HOW TO COMPLETE THIS TASK - Look for the line containing "inaugura el ciclo de cine" and the line containing "屋久島「縄文杉」（1995年発行）" in the entries below. Copy those two and all lines between them exactly, leaving out pictures.

SUPPLIED RECORDS -
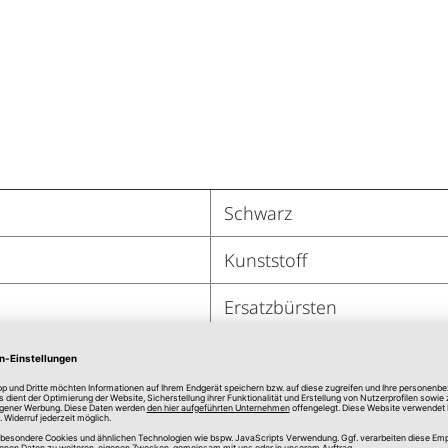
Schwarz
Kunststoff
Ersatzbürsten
...
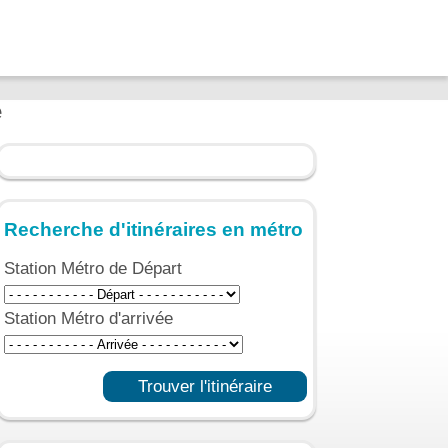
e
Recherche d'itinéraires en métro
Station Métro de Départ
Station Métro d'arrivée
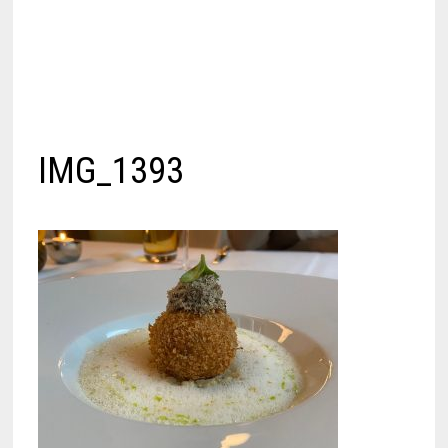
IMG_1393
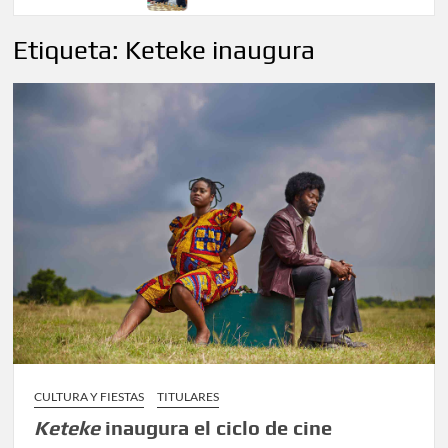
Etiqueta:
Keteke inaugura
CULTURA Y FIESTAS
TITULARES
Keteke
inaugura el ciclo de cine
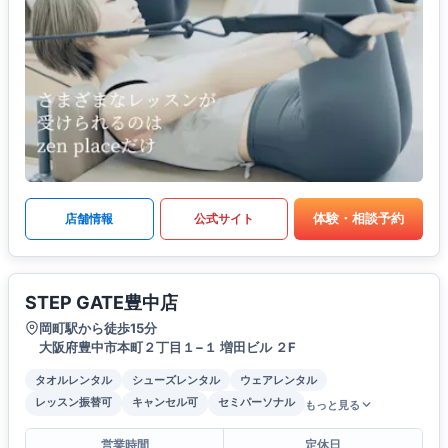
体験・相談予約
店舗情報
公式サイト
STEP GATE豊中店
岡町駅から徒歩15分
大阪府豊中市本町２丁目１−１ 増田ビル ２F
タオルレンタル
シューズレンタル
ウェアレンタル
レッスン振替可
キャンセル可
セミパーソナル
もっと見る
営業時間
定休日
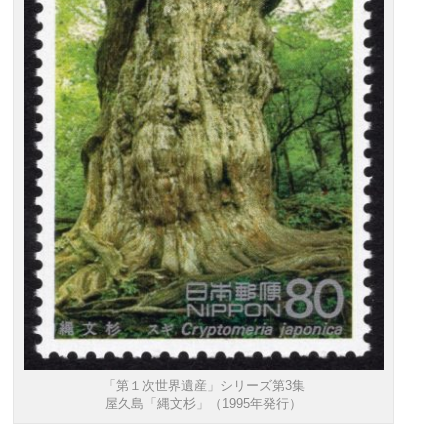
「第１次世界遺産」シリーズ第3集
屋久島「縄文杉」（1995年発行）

OUTPUT BELOW -
inaugura el ciclo de cine
体験・相談予約
店舗情報
公式サイト
STEP GATE豊中店
岡町駅から徒歩15分
大阪府豊中市本町２丁目１−１ 増田ビル ２F
タオルレンタル
シューズレンタル
ウェアレンタル
レッスン振替可
キャンセル可
セミパーソナル
もっと見る
営業時間
定休日
「第１次世界遺産」シリーズ第3集
屋久島「縄文杉」（1995年発行）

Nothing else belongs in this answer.